Dans les hauteurs reculées du sud du Tolima, une figure légendaire a marqué les annales de la Colombie : Jacinto Cruz Usma, plus tristement célèbre sous le nom de Sangre Negra. Durant les années troubles de la période connue sous le nom de « La Violencia », ce nom évoquait à la fois la terreur la plus profonde et un certain respect, le comparant même à des figures comme Pablo Escobar, mais pour des raisons peut-être plus ancrées dans la terreur locale.

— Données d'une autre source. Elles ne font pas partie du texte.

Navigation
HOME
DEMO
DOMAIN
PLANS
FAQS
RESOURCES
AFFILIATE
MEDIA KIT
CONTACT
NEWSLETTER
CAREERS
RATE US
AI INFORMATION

Né dans un modeste hameau agricole, bercé par le parfum des plantations de café et la poussière des chemins de terre, Sangre Negra était un homme issu du peuple, forgé par le labeur et la dure réalité de l’injustice. Cependant, les remous politiques suscités par l’assassinat de Jorge Eliécer Gaitán ont allumé en lui une flamme révolutionnaire, le poussant à prendre les armes. Ce qui débuta comme un acte de légitime défense se mua rapidement en une guerre personnelle.

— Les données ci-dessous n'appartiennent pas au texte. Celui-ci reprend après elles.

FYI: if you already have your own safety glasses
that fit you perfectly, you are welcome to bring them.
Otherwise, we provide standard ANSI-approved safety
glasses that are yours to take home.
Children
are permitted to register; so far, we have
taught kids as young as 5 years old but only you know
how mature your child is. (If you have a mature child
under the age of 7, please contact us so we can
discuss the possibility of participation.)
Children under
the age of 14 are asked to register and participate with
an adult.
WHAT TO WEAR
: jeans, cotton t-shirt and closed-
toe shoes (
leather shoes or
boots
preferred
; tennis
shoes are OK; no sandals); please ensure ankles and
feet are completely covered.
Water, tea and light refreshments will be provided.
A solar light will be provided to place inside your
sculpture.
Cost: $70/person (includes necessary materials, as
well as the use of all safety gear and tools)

Son surnom, « Sangre Negra », loin d’être une simple coïncidence, a nourri de nombreuses spéculations. Certains avançaient que sa peau et ses yeux sombres en étaient à l’origine. D’autres, plus sombres, juraient qu’il s’agissait d’une métaphore de sa cruauté, suggérant que le sang qui coulait dans ses veines était noir, gorgé d’une haine accumulée au fil des combats.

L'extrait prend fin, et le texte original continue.